→ EXERCISE DIRECTIONS
Below are records that hold pictures; write out only the lines from their start through the line with "Recomenda-se virar o", exactly, and drop the pictures.

→ Saved data entries

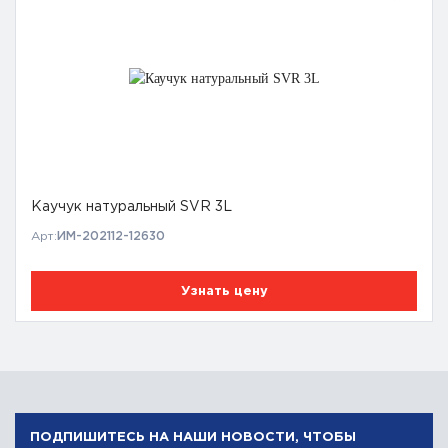
Каучук натуральный SVR 3L
Арт:
ИМ-202112-12630
Узнать цену
ПОДПИШИТЕСЬ НА НАШИ НОВОСТИ, ЧТОБЫ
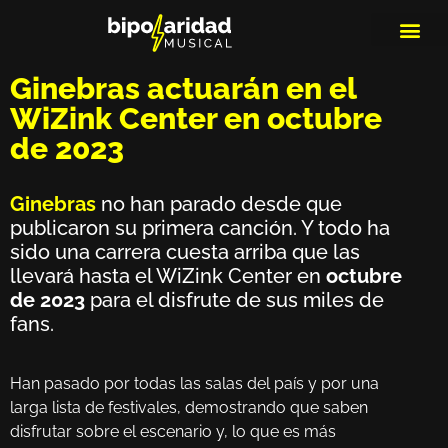
MEDIOS DE 
PLAYLIS
MICRO 
Ginebras actuarán en el
WiZink Center en octubre
de 2023
Ginebras
no han parado desde que
publicaron su primera canción. Y todo ha
sido una carrera cuesta arriba que las
llevará hasta el WiZink Center en
octubre
de 2023
para el disfrute de sus miles de
fans.
Han pasado por todas las salas del país y por una
larga lista de festivales, demostrando que saben
disfrutar sobre el escenario y, lo que es más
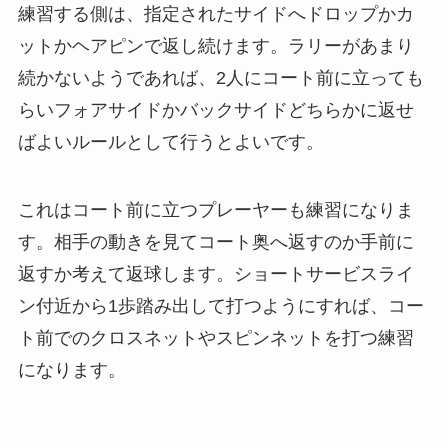
練習する側は、指定されたサイドへドロップかカ
ットかヘアピンで返し続けます。ラリーがあまり
続かないようであれば、2人にコート前に立っても
らいフォアサイドかバックサイドどちらかに返せ
ばよいルールとして行うとよいです。
これはコート前に立つプレーヤーも練習になりま
す。相手の動きを見てコート奥へ返すのか手前に
返すか考えて返球します。ショートサービスライ
ン付近から1歩踏み出して打つようにすれば、コー
ト前でのクロスネットやスピンネットを打つ練習
になります。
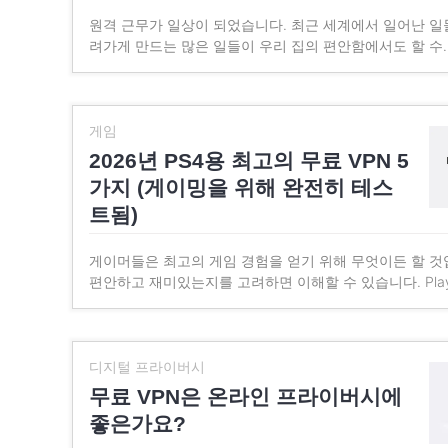
원격 근무가 일상이 되었습니다. 최근 세계에서 일어난 일
려가게 만드는 많은 일들이 우리 집의 편안함에서도 할 수
게임
2026년 PS4용 최고의 무료 VPN 5
가지 (게이밍을 위해 완전히 테스
트됨)
게이머들은 최고의 게임 경험을 얻기 위해 무엇이든 할 것
편안하고 재미있는지를 고려하면 이해할 수 있습니다. PlaySt
디지털 프라이버시
무료 VPN은 온라인 프라이버시에
좋은가요?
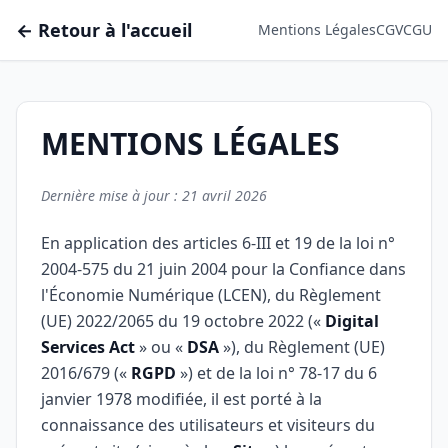
← Retour à l'accueil
Mentions Légales
CGV
CGU
MENTIONS LÉGALES
Dernière mise à jour : 21 avril 2026
En application des articles 6-III et 19 de la loi n°
2004-575 du 21 juin 2004 pour la Confiance dans
l'Économie Numérique (LCEN), du Règlement
(UE) 2022/2065 du 19 octobre 2022 («
Digital
Services Act
» ou «
DSA
»), du Règlement (UE)
2016/679 («
RGPD
») et de la loi n° 78-17 du 6
janvier 1978 modifiée, il est porté à la
connaissance des utilisateurs et visiteurs du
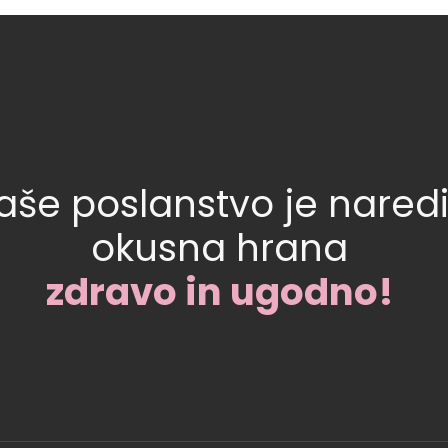
aše poslanstvo je naredi
okusna hrana
zdravo in ugodno!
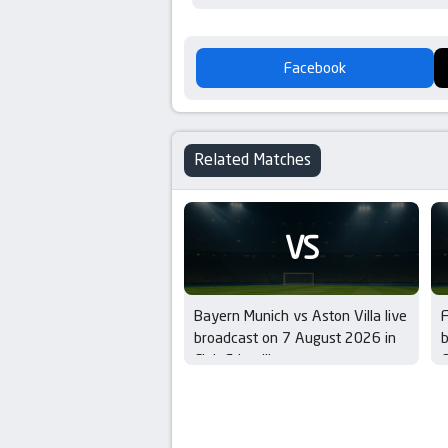
Facebook
Related Matches
VS
Bayern Munich vs Aston Villa live
F
broadcast on 7 August 2026 in
b
Club Friendlies
C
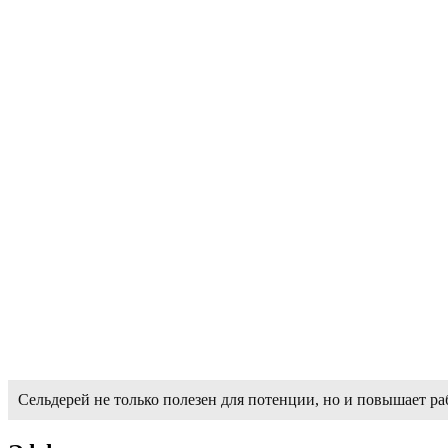
Сельдерей не только полезен для потенции, но и повышает ра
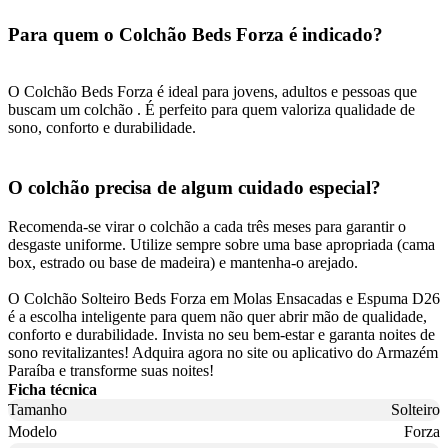
Para quem o Colchão Beds Forza é indicado?
O Colchão Beds Forza é ideal para jovens, adultos e pessoas que
buscam um colchão . É perfeito para quem valoriza qualidade de
sono, conforto e durabilidade.
O colchão precisa de algum cuidado especial?
Recomenda-se virar o colchão a cada três meses para garantir o
desgaste uniforme. Utilize sempre sobre uma base apropriada (cama
box, estrado ou base de madeira) e mantenha-o arejado.
O Colchão Solteiro Beds Forza em Molas Ensacadas e Espuma D26
é a escolha inteligente para quem não quer abrir mão de qualidade,
conforto e durabilidade. Invista no seu bem-estar e garanta noites de
sono revitalizantes! Adquira agora no site ou aplicativo do Armazém
Paraíba e transforme suas noites!
Ficha técnica
Tamanho
Solteiro
Modelo
Forza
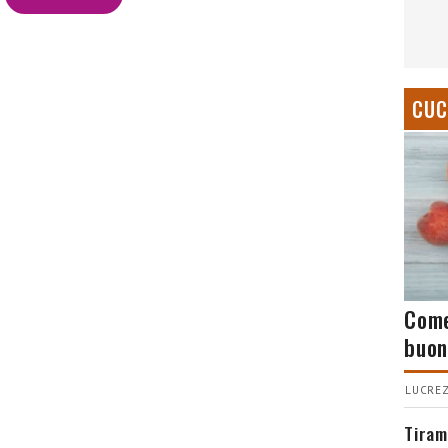
CUC
Come
buon
LUCREZ
Tiram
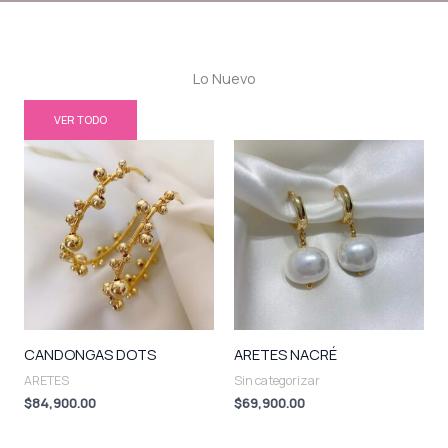
Lo Nuevo
VER TODO
CANDONGAS DOTS
ARETES NACRÉ
ARETES
Sin categorizar
$
84,900.00
$
69,900.00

→ ANSWER TO THE PROBLEM
Каучук натуральный SVR 3L
Арт:
ИМ-202112-12630
Узнать цену
ПОДПИШИТЕСЬ НА НАШИ НОВОСТИ, ЧТОБЫ
MEDIOS DE 
PLAYLIS
MICRO 
Ginebras actuarán en el
WiZink Center en octubre
de 2023
Ginebras
no han parado desde que
publicaron su primera canción. Y todo ha
sido una carrera cuesta arriba que las
llevará hasta el WiZink Center en
octubre
de 2023
para el disfrute de sus miles de
fans.
Han pasado por todas las salas del país y por una
larga lista de festivales, demostrando que saben
disfrutar sobre el escenario y, lo que es más
練習する側は、指定されたサイドへドロップかカ
ットかヘアピンで返し続けます。ラリーがあまり
続かないようであれば、2人にコート前に立っても
らいフォアサイドかバックサイドどちらかに返せ
ばよいルールとして行うとよいです。
これはコート前に立つプレーヤーも練習になりま
す。相手の動きを見てコート奥へ返すのか手前に
返すか考えて返球します。ショートサービスライ
ン付近から1歩踏み出して打つようにすれば、コー
ト前でのクロスネットやスピンネットを打つ練習
になります。
원격 근무가 일상이 되었습니다. 최근 세계에서 일어난 일
려가게 만드는 많은 일들이 우리 집의 편안함에서도 할 수
게임
2026년 PS4용 최고의 무료 VPN 5
가지 (게이밍을 위해 완전히 테스
트됨)
게이머들은 최고의 게임 경험을 얻기 위해 무엇이든 할 것
편안하고 재미있는지를 고려하면 이해할 수 있습니다. PlaySt
디지털 프라이버시
무료 VPN은 온라인 프라이버시에
좋은가요?
← Retour à l'accueil
Mentions Légales
CGV
CGU
MENTIONS LÉGALES
Dernière mise à jour : 21 avril 2026
En application des articles 6-III et 19 de la loi n°
2004-575 du 21 juin 2004 pour la Confiance dans
l'Économie Numérique (LCEN), du Règlement
(UE) 2022/2065 du 19 octobre 2022 («
Digital
Services Act
» ou «
DSA
»), du Règlement (UE)
2016/679 («
RGPD
») et de la loi n° 78-17 du 6
janvier 1978 modifiée, il est porté à la
connaissance des utilisateurs et visiteurs du
aše poslanstvo je naredi
okusna hrana
zdravo in ugodno!
Facebook
Related Matches
VS
Bayern Munich vs Aston Villa live
F
broadcast on 7 August 2026 in
b
Club Friendlies
C
Сельдерей не только полезен для потенции, но и повышает ра
Para quem o Colchão Beds Forza é indicado?
O Colchão Beds Forza é ideal para jovens, adultos e pessoas que
buscam um colchão . É perfeito para quem valoriza qualidade de
sono, conforto e durabilidade.
O colchão precisa de algum cuidado especial?
Recomenda-se virar o colchão a cada três meses para garantir o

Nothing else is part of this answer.